JDK-6259810 : HTML Serializer puts no space between public and system identifiers in DOCTYPE
  • Type: Bug
  • Component: xml
  • Sub-Component: javax.xml.transform
  • Affected Version: jwsdp-1.4
  • Priority: P4
  • Status: Resolved
  • Resolution: Fixed
  • OS: windows_2000
  • CPU: x86
  • Submitted: 2005-04-22
  • Updated: 2012-04-25
  • Resolved: 2005-12-10
The Version table provides details related to the release that this issue/RFE will be addressed.

Unresolved : Release in which this issue/RFE will be addressed.
Resolved: Release in which this issue/RFE has been resolved.
Fixed : Release in which this issue/RFE has been fixed.

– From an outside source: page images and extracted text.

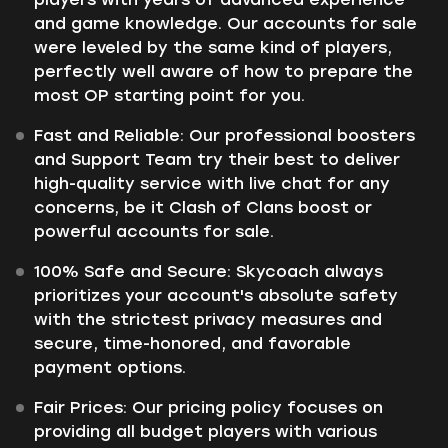
and game knowledge. Our accounts for sale
were leveled by the same kind of players,
perfectly well aware of how to prepare the
most OP starting point for you.
Fast and Reliable: Our professional boosters
and Support Team try their best to deliver
high-quality service with live chat for any
concerns, be it Clash of Clans boost or
powerful accounts for sale.
100% Safe and Secure: Skycoach always
prioritizes your account's absolute safety
with the strictest privacy measures and
secure, time-honored, and favorable
payment options.
Fair Prices: Our pricing policy focuses on
providing all budget players with various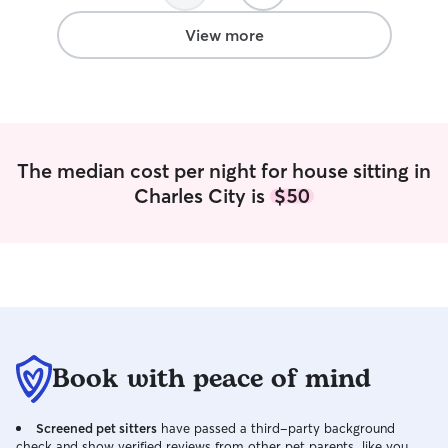
more, and hopefu
dog of my own! I'm currently on summer
View more
break for college
so my schedule i
flexible for any 
needs. I take utmost care of pets as they
are just as impor
owner myself, I 
The median cost per night for house sitting in
above and beyon
Charles City is
$50
them. Aside from 
I love playing an
other animals as 
proper attention 
needs met while 
Book with peace of mind
Screened pet sitters
have passed a third-party background
check and show verified reviews from other pet parents, like you.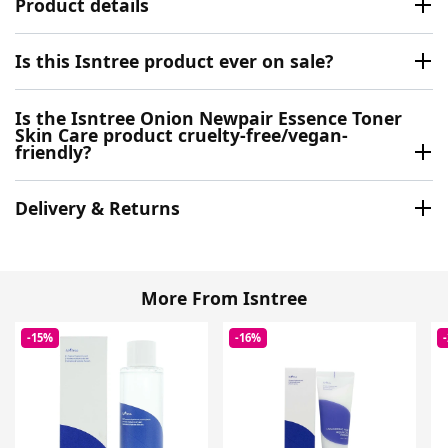
Product details
Is this Isntree product ever on sale?
Is the Isntree Onion Newpair Essence Toner
Skin Care product cruelty-free/vegan-
friendly?
Delivery & Returns
More From Isntree
-15%
-16%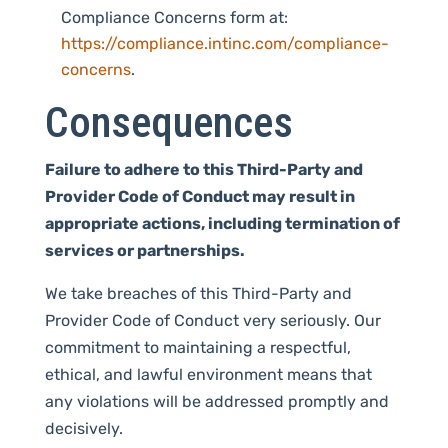
Compliance Concerns form at:
https://compliance.intinc.com/compliance-
concerns
.
Consequences
Failure to adhere to this Third-Party and
Provider Code of Conduct may result in
appropriate actions, including termination of
services or partnerships.
We take breaches of this Third-Party and
Provider Code of Conduct very seriously. Our
commitment to maintaining a respectful,
ethical, and lawful environment means that
any violations will be addressed promptly and
decisively.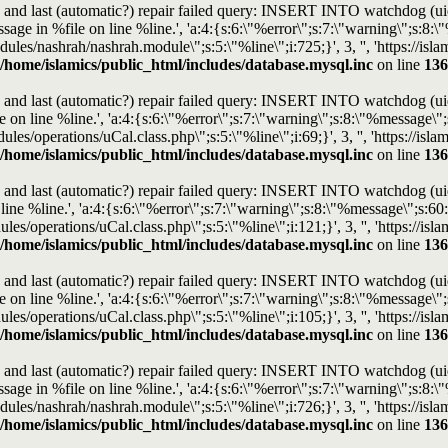
and last (automatic?) repair failed query: INSERT INTO watchdog (uid, t
e in %file on line %line.', 'a:4:{s:6:\"%error\";s:7:\"warning\";s:8:\"%
modules/nashrah/nashrah.module\";s:5:\"%line\";i:725;}', 3, '', 'https://
/home/islamics/public_html/includes/database.mysql.inc
on line
136
and last (automatic?) repair failed query: INSERT INTO watchdog (uid, t
n line %line.', 'a:4:{s:6:\"%error\";s:7:\"warning\";s:8:\"%message\";s:
dules/operations/uCal.class.php\";s:5:\"%line\";i:69;}', 3, '', 'https://i
/home/islamics/public_html/includes/database.mysql.inc
on line
136
and last (automatic?) repair failed query: INSERT INTO watchdog (uid, t
e %line.', 'a:4:{s:6:\"%error\";s:7:\"warning\";s:8:\"%message\";s:60:\
ules/operations/uCal.class.php\";s:5:\"%line\";i:121;}', 3, '', 'https://
/home/islamics/public_html/includes/database.mysql.inc
on line
136
and last (automatic?) repair failed query: INSERT INTO watchdog (uid, t
n line %line.', 'a:4:{s:6:\"%error\";s:7:\"warning\";s:8:\"%message\";s:
ules/operations/uCal.class.php\";s:5:\"%line\";i:105;}', 3, '', 'https://
/home/islamics/public_html/includes/database.mysql.inc
on line
136
and last (automatic?) repair failed query: INSERT INTO watchdog (uid, t
e in %file on line %line.', 'a:4:{s:6:\"%error\";s:7:\"warning\";s:8:\"%
modules/nashrah/nashrah.module\";s:5:\"%line\";i:726;}', 3, '', 'https://
/home/islamics/public_html/includes/database.mysql.inc
on line
136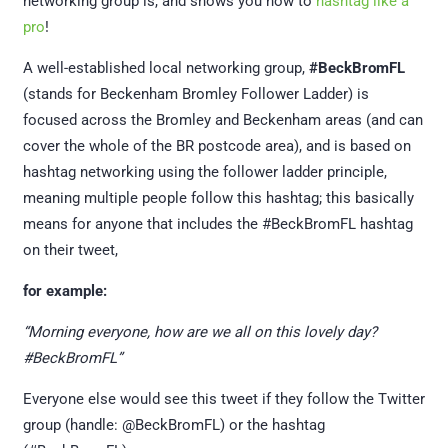
networking group is, and shows you how to
hashtag like a
pro
!
A well-established local networking group,
#BeckBromFL
(stands for Beckenham Bromley Follower Ladder) is
focused across the Bromley and Beckenham areas (and can
cover the whole of the BR postcode area), and is based on
hashtag networking using the follower ladder principle,
meaning multiple people follow this hashtag; this basically
means for anyone that includes the #BeckBromFL hashtag
on their tweet,
for example:
“Morning everyone, how are we all on this lovely day?
#BeckBromFL”
Everyone else would see this tweet if they follow the Twitter
group (handle: @BeckBromFL) or the hashtag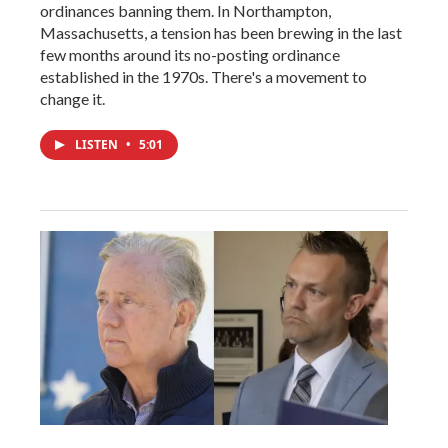
ordinances banning them. In Northampton,
Massachusetts, a tension has been brewing in the last
few months around its no-posting ordinance
established in the 1970s. There's a movement to
change it.
LISTEN
•
5:01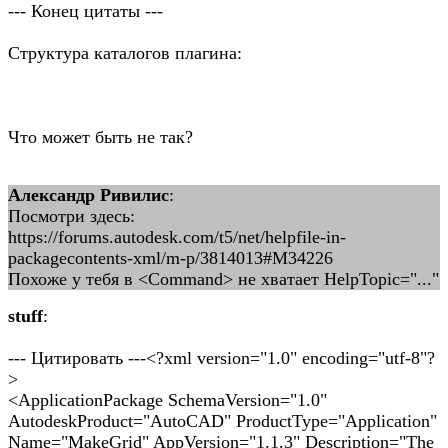
--- Конец цитаты ---
Структура каталогов плагина:
Что может быть не так?
Александр Ривилис
:
Посмотри здесь:
https://forums.autodesk.com/t5/net/helpfile-in-
packagecontents-xml/m-p/3814013#M34226
Похоже у тебя в <Command> не хватает HelpTopic="..."
stuff
:
--- Цитировать ---<?xml version="1.0" encoding="utf-8"?
>
<ApplicationPackage SchemaVersion="1.0"
AutodeskProduct="AutoCAD" ProductType="Application"
Name="MakeGrid" AppVersion="1.1.3" Description="The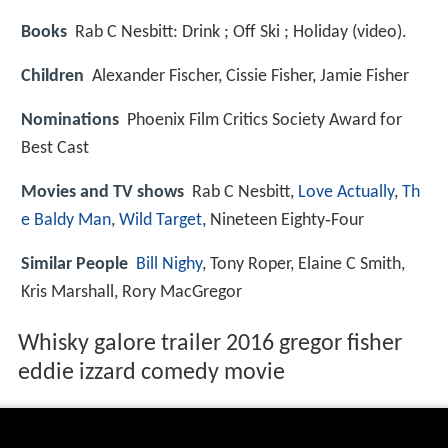
Books
Rab C Nesbitt: Drink ; Off Ski ; Holiday (video).
Children
Alexander Fischer, Cissie Fisher, Jamie Fisher
Nominations
Phoenix Film Critics Society Award for
Best Cast
Movies and TV shows
Rab C Nesbitt,
Love Actually
,
Th
e Baldy Man
,
Wild Target
, Nineteen Eighty‑Four
Similar People
Bill Nighy
, Tony Roper, Elaine C Smith,
Kris Marshall, Rory MacGregor
Whisky galore trailer 2016 gregor fisher
eddie izzard comedy movie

The release containing this fix may be available for download as an Early Access Release or a General Availability Release.

To download the current JDK release, click here.
JDK 6
6 b59Fixed
Description
FULL PRODUCT VERSION :
java version "1.3.1_06"
Java(TM) 2 Runtime Environment, Standard Edition (build 1.3.1_06-b01)
Java HotSpot(TM) Client VM (build 1.3.1_06-b01, mixed mode)

ADDITIONAL OS VERSION INFORMATION :
Microsoft Windows 2000 [Version 5.00.2195]
SunOS kiboko 5.8 Generic_108528-19 sun4u sparc SUNW,Ultra-80

A DESCRIPTION OF THE PROBLEM :
The HTML serializer doesn't leave a space between the public and system
doctypes. This is a known Bug in Xalan 2.6 and should be fixed in the CVS as of
this writing. See:
<http://issues.apache.org/jira/secure/ViewIssue.jspa?key=XALANJ-1910> (Bugzilla
ID 30142)

HTML transforms using JWSDP1.5 result in invalid HTML which is being rejected by some browsers.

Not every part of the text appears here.